Santa Casa de Limeira (SP) — Prova 2021
Homem de 38 anos é avaliado para uma história de 6 meses de episódios cada vez mais frequentes de migrânea com aura. Ele tem crises de enxaqueca desde os 23 anos de idade, com episódios de aura durando 15 a 20 minutos, caracterizada por luzes cintilantes e visão embaçada. A frequência dos episódios de enxaqueca é de uma a duas vezes por mês. Dipirona, ibuprofeno e naproxeno têm se tornado pouco úteis. Sinais vitais, exame físico e neurológico são todos normais. Nesse momento, constitui a recomendação terapêutica correta para a migrânea:
Enxaqueca com aura frequente e refratária a AINEs → Sumatriptano (triptano) para tratamento agudo.
Em pacientes com migrânea com aura que não respondem a analgésicos comuns (AINEs), os triptanos, como o sumatriptano, são a primeira linha de tratamento agudo. Eles agem como agonistas seletivos dos receptores de serotonina 5-HT1B/1D, promovendo vasoconstrição e inibição da liberação de neuropeptídeos inflamatórios.

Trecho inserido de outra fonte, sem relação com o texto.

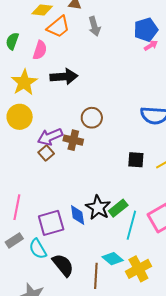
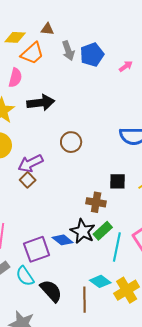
blue pentagon: (146, 30) -> (92, 55), moved
brown cross: (73, 140) -> (96, 202), moved
blue diamond: (78, 215) -> (63, 240), turned -40

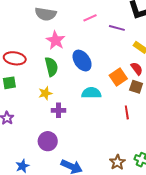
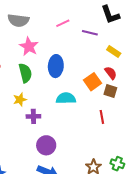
blue ellipse: (82, 61) -> (56, 66), turned 40
purple circle: (48, 141) -> (46, 145), moved

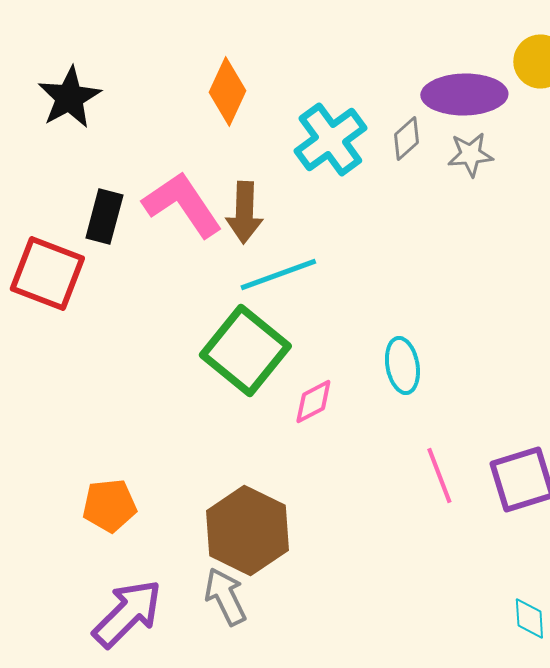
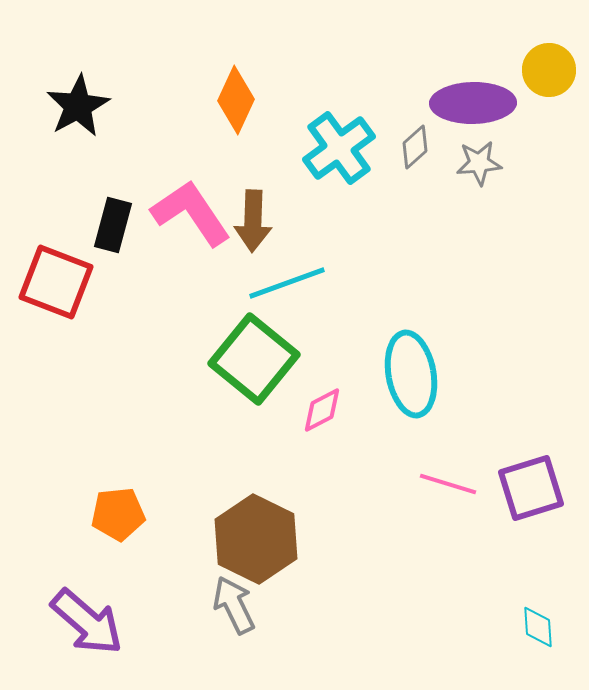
cyan ellipse: (402, 366) -> (411, 374), size x1.5
pink line: (439, 476) -> (448, 484), turned -52
purple arrow: (127, 614) -> (87, 622), moved, turned 86

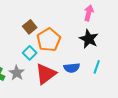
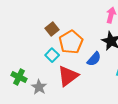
blue semicircle: (72, 68) -> (94, 59), moved, turned -42
gray star: (17, 73) -> (39, 87), moved

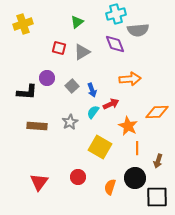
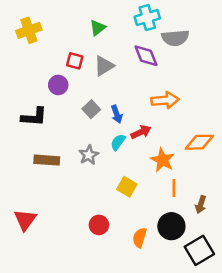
purple circle: (47, 78) -> (58, 85), moved
yellow square: (100, 147) -> (127, 187), size x0.7
red triangle: (39, 182) -> (25, 220), moved
black square: (157, 197) -> (199, 250), turned -30

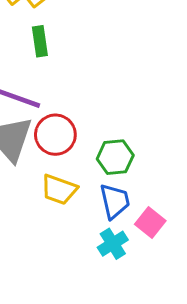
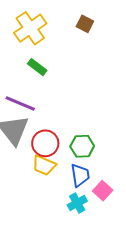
green rectangle: (40, 41) -> (37, 67), turned -48
red circle: (55, 135) -> (45, 143), moved

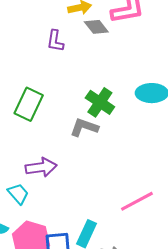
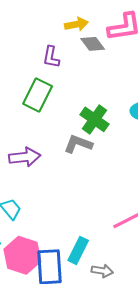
green rectangle: (29, 104) -> (38, 95), moved
purple arrow: (41, 167) -> (25, 157), moved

A migrânea, ou enxaqueca, é uma cefaleia primária comum e debilitante, caracterizada por crises de dor de cabeça pulsátil, unilateral, de intensidade moderada a grave, acompanhada de náuseas, vômitos, fotofobia e fonofobia. A migrânea com aura, como no caso apresentado, envolve sintomas neurológicos transitórios que precedem ou acompanham a dor de cabeça, sendo a aura visual a mais comum. A importância clínica reside no impacto significativo na qualidade de vida dos pacientes e na necessidade de um manejo eficaz para reduzir a frequência e a intensidade das crises. A fisiopatologia da migrânea envolve a ativação do sistema trigeminal vascular, com liberação de neuropeptídeos como o CGRP, que causam vasodilatação e inflamação neurogênica. Quando analgésicos comuns (como dipirona, ibuprofeno, naproxeno) se tornam ineficazes ou as crises são frequentes e incapacitantes, é necessário escalar o tratamento. Os triptanos, como o sumatriptano, são agonistas seletivos dos receptores 5-HT1B/1D, atuando na vasoconstrição dos vasos intracranianos dilatados e na inibição da liberação de neuropeptídeos pró-inflamatórios, sendo a primeira linha para o tratamento agudo de crises moderadas a graves. Além do tratamento agudo, a frequência crescente das crises (1-2 vezes por mês) sugere a necessidade de considerar a profilaxia da enxaqueca, que visa reduzir a frequência, intensidade e duração dos ataques. Medicamentos como topiramato, propranolol, amitriptilina e, mais recentemente, os anticorpos monoclonais anti-CGRP são opções para profilaxia. A escolha do tratamento deve ser individualizada, considerando comorbidades e perfil de efeitos colaterais, e a educação do paciente sobre o manejo da doença é fundamental.
Os triptanos são indicados para o tratamento agudo de crises de enxaqueca moderadas a graves, ou quando analgésicos simples e anti-inflamatórios não esteroides (AINEs) não proporcionam alívio adequado. Eles são mais eficazes quando tomados no início da fase de dor, mas não durante a aura.
O sumatriptano é um agonista seletivo dos receptores de serotonina 5-HT1B e 5-HT1D. Ele atua causando vasoconstrição dos vasos sanguíneos cerebrais dilatados durante a crise de enxaqueca e inibindo a liberação de neuropeptídeos pró-inflamatórios, como a substância P e o peptídeo relacionado ao gene da calcitonina (CGRP).
As contraindicações incluem doença isquêmica cardíaca (angina, infarto prévio), acidente vascular cerebral (AVC) prévio, doença vascular periférica, hipertensão não controlada, síndrome de Wolff-Parkinson-White e uso concomitante de inibidores da monoaminoxidase (IMAOs) ou outros triptanos/ergotamínicos.